After a 2007 film adaptation, Stephen King's 1980 novella The Mist is getting the TV treatment in a 10-episode series from Spike premiering this month. The sci-fi thriller follows a strange chain of events that take place in a New England town following a violent thunderstorm. A thick mist unlike anything anyone has ever seen before, inside of which seem to lurk hidden dangers, creeps into the town. People begin suffering brutal attacks and mass hysteria breaks out, leaving police, a nearby military base, and ordinary citizens to fight for themselves. So is Bridgeville from The Mist a real town?
Fans of the novella will notice that the name of the town has been changed slightly for the TV series from "Bridgton," which is what the town in Maine is called in King's version. That's because both are fictional towns. Bridgeville isn't a real place in Maine, but the New England setting is an important one to capture the creepiness of the spooky fog setting in on the heavily wooded town. In the novella, the story unfolds through the narrator, a resident of Bridgton, who gets trapped along with a bunch of other people in the town's supermarket and must figure out how to survive without being attacked by the creatures in the mist.
It looks like the TV series takes a slightly different tack. The show seems to more closely follow a local police officer, and the increasing conflict between the town's residents, police force, and nearby military presence on how to handle the mist. Rather than the whole show being about an escape from the supermarket, it looks like fans will actually get to jump around and see how the mist affects different parts of the town, like, for example, the local religious congregation who believes the mist is some harbinger of God's judgment.
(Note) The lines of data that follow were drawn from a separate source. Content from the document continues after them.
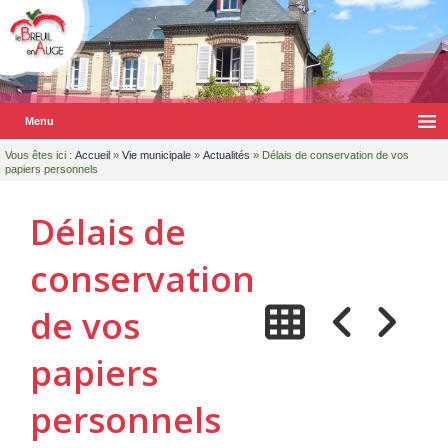
Menu
Vous êtes ici :
Accueil
»
Vie municipale
»
Actualités
» Délais de conservation de vos
papiers personnels
Délais de
conservation
de vos
papiers
personnels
And instead of getting stuck in a supermarket, residents get stuck in the local mall, which actually has way cooler potential, as settings for post-apocalyptic horror go.
But the small-town New England feel that's critical to Stephen King's work stays intact in the show. According to the The New York Times review of the series premiere:
The town is a microcosm of the culture wars, and the mist, which by the episode’s end has asserted itself in brutal fashion, will no doubt both clarify battle lines and dissolve them as the series moves along. This is of course a classic formula, in King tales and in general. It requires a lot of stereotypes about small towns and the prejudices that abound in them, and 'The Mist' (which was created by Christian Torpe) doesn’t seem as if it intends to freshen those conceits.
You can catch the series premiere of The Mist Thursday, June 22 on Spike.